EXERCISE DIRECTIONS:
Write out the whole listing below so that every line matches exactly.

◆ ◆ ◆

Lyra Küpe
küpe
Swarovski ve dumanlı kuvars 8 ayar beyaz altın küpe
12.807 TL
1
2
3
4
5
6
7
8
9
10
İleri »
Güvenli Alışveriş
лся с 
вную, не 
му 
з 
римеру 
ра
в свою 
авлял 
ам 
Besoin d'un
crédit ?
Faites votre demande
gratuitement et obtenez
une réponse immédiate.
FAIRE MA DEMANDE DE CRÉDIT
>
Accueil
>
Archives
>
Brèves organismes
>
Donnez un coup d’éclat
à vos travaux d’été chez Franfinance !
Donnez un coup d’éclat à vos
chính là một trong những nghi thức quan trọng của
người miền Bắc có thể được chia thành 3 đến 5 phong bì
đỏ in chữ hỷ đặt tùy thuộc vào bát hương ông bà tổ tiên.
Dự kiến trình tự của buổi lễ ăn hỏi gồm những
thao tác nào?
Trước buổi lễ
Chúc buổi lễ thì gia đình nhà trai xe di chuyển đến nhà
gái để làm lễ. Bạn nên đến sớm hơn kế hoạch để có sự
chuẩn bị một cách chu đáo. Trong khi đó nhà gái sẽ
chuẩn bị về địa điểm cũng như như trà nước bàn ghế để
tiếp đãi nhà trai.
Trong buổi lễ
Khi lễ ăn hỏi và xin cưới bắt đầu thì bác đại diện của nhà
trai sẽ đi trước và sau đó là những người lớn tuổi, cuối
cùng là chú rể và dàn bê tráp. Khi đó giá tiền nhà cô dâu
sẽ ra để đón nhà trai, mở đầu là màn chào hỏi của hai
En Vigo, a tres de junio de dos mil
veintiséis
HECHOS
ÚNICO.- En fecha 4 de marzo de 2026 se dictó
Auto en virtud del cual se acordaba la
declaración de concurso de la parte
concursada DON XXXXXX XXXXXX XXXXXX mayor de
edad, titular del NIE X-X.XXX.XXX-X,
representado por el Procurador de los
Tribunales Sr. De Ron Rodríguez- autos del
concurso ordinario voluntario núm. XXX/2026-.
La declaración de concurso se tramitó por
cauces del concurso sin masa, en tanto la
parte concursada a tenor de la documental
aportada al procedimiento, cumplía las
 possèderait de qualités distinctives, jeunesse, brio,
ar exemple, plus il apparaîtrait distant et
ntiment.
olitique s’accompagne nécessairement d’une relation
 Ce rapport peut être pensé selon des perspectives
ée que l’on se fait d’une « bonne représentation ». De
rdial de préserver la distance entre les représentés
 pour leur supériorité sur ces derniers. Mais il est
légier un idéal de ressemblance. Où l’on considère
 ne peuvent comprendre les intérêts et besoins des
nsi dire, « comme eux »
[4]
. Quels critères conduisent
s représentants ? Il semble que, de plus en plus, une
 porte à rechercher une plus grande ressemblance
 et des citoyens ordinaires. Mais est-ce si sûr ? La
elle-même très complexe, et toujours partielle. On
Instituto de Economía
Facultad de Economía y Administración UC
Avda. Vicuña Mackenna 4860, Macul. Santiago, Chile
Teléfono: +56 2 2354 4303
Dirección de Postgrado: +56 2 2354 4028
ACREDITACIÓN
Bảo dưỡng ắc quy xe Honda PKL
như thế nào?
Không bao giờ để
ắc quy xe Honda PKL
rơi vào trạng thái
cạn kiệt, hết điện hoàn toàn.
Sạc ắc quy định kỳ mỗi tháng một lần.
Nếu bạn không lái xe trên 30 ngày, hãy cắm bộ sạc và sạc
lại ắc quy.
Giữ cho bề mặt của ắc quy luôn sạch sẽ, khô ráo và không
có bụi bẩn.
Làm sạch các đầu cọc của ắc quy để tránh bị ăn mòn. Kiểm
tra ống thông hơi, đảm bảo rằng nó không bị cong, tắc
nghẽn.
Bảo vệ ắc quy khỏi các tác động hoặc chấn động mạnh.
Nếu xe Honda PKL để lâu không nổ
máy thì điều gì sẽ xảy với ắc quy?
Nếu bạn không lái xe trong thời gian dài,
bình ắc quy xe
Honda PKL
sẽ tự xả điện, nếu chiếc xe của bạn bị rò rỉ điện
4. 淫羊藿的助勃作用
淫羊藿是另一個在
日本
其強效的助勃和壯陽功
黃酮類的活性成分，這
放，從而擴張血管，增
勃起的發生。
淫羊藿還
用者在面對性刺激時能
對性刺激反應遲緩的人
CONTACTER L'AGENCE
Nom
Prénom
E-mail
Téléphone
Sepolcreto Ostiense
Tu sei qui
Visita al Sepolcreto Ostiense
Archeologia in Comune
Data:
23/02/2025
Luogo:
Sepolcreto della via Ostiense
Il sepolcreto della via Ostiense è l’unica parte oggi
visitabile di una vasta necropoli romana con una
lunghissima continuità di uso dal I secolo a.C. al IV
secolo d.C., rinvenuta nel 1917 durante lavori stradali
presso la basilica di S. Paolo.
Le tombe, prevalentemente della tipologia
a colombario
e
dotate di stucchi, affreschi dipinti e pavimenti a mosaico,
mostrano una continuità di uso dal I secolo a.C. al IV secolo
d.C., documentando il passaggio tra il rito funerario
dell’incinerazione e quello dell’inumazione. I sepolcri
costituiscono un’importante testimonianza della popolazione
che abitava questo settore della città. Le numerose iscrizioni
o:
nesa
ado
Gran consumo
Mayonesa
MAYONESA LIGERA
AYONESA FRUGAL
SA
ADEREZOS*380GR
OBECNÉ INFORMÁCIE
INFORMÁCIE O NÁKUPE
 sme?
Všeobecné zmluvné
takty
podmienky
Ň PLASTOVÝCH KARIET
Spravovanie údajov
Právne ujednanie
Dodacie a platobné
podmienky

◆ ◆ ◆

RESPONSE TO THIS EXERCISE:
Lyra Küpe
küpe
Swarovski ve dumanlı kuvars 8 ayar beyaz altın küpe
12.807 TL
1
2
3
4
5
6
7
8
9
10
İleri »
Güvenli Alışveriş
лся с 
вную, не 
му 
з 
римеру 
ра
в свою 
авлял 
ам 
Besoin d'un
crédit ?
Faites votre demande
gratuitement et obtenez
une réponse immédiate.
FAIRE MA DEMANDE DE CRÉDIT
>
Accueil
>
Archives
>
Brèves organismes
>
Donnez un coup d’éclat
à vos travaux d’été chez Franfinance !
Donnez un coup d’éclat à vos
chính là một trong những nghi thức quan trọng của
người miền Bắc có thể được chia thành 3 đến 5 phong bì
đỏ in chữ hỷ đặt tùy thuộc vào bát hương ông bà tổ tiên.
Dự kiến trình tự của buổi lễ ăn hỏi gồm những
thao tác nào?
Trước buổi lễ
Chúc buổi lễ thì gia đình nhà trai xe di chuyển đến nhà
gái để làm lễ. Bạn nên đến sớm hơn kế hoạch để có sự
chuẩn bị một cách chu đáo. Trong khi đó nhà gái sẽ
chuẩn bị về địa điểm cũng như như trà nước bàn ghế để
tiếp đãi nhà trai.
Trong buổi lễ
Khi lễ ăn hỏi và xin cưới bắt đầu thì bác đại diện của nhà
trai sẽ đi trước và sau đó là những người lớn tuổi, cuối
cùng là chú rể và dàn bê tráp. Khi đó giá tiền nhà cô dâu
sẽ ra để đón nhà trai, mở đầu là màn chào hỏi của hai
En Vigo, a tres de junio de dos mil
veintiséis
HECHOS
ÚNICO.- En fecha 4 de marzo de 2026 se dictó
Auto en virtud del cual se acordaba la
declaración de concurso de la parte
concursada DON XXXXXX XXXXXX XXXXXX mayor de
edad, titular del NIE X-X.XXX.XXX-X,
representado por el Procurador de los
Tribunales Sr. De Ron Rodríguez- autos del
concurso ordinario voluntario núm. XXX/2026-.
La declaración de concurso se tramitó por
cauces del concurso sin masa, en tanto la
parte concursada a tenor de la documental
aportada al procedimiento, cumplía las
 possèderait de qualités distinctives, jeunesse, brio,
ar exemple, plus il apparaîtrait distant et
ntiment.
olitique s’accompagne nécessairement d’une relation
 Ce rapport peut être pensé selon des perspectives
ée que l’on se fait d’une « bonne représentation ». De
rdial de préserver la distance entre les représentés
 pour leur supériorité sur ces derniers. Mais il est
légier un idéal de ressemblance. Où l’on considère
 ne peuvent comprendre les intérêts et besoins des
nsi dire, « comme eux »
[4]
. Quels critères conduisent
s représentants ? Il semble que, de plus en plus, une
 porte à rechercher une plus grande ressemblance
 et des citoyens ordinaires. Mais est-ce si sûr ? La
elle-même très complexe, et toujours partielle. On
Instituto de Economía
Facultad de Economía y Administración UC
Avda. Vicuña Mackenna 4860, Macul. Santiago, Chile
Teléfono: +56 2 2354 4303
Dirección de Postgrado: +56 2 2354 4028
ACREDITACIÓN
Bảo dưỡng ắc quy xe Honda PKL
như thế nào?
Không bao giờ để
ắc quy xe Honda PKL
rơi vào trạng thái
cạn kiệt, hết điện hoàn toàn.
Sạc ắc quy định kỳ mỗi tháng một lần.
Nếu bạn không lái xe trên 30 ngày, hãy cắm bộ sạc và sạc
lại ắc quy.
Giữ cho bề mặt của ắc quy luôn sạch sẽ, khô ráo và không
có bụi bẩn.
Làm sạch các đầu cọc của ắc quy để tránh bị ăn mòn. Kiểm
tra ống thông hơi, đảm bảo rằng nó không bị cong, tắc
nghẽn.
Bảo vệ ắc quy khỏi các tác động hoặc chấn động mạnh.
Nếu xe Honda PKL để lâu không nổ
máy thì điều gì sẽ xảy với ắc quy?
Nếu bạn không lái xe trong thời gian dài,
bình ắc quy xe
Honda PKL
sẽ tự xả điện, nếu chiếc xe của bạn bị rò rỉ điện
4. 淫羊藿的助勃作用
淫羊藿是另一個在
日本
其強效的助勃和壯陽功
黃酮類的活性成分，這
放，從而擴張血管，增
勃起的發生。
淫羊藿還
用者在面對性刺激時能
對性刺激反應遲緩的人
CONTACTER L'AGENCE
Nom
Prénom
E-mail
Téléphone
Sepolcreto Ostiense
Tu sei qui
Visita al Sepolcreto Ostiense
Archeologia in Comune
Data:
23/02/2025
Luogo:
Sepolcreto della via Ostiense
Il sepolcreto della via Ostiense è l’unica parte oggi
visitabile di una vasta necropoli romana con una
lunghissima continuità di uso dal I secolo a.C. al IV
secolo d.C., rinvenuta nel 1917 durante lavori stradali
presso la basilica di S. Paolo.
Le tombe, prevalentemente della tipologia
a colombario
e
dotate di stucchi, affreschi dipinti e pavimenti a mosaico,
mostrano una continuità di uso dal I secolo a.C. al IV secolo
d.C., documentando il passaggio tra il rito funerario
dell’incinerazione e quello dell’inumazione. I sepolcri
costituiscono un’importante testimonianza della popolazione
che abitava questo settore della città. Le numerose iscrizioni
o:
nesa
ado
Gran consumo
Mayonesa
MAYONESA LIGERA
AYONESA FRUGAL
SA
ADEREZOS*380GR
OBECNÉ INFORMÁCIE
INFORMÁCIE O NÁKUPE
 sme?
Všeobecné zmluvné
takty
podmienky
Ň PLASTOVÝCH KARIET
Spravovanie údajov
Právne ujednanie
Dodacie a platobné
podmienky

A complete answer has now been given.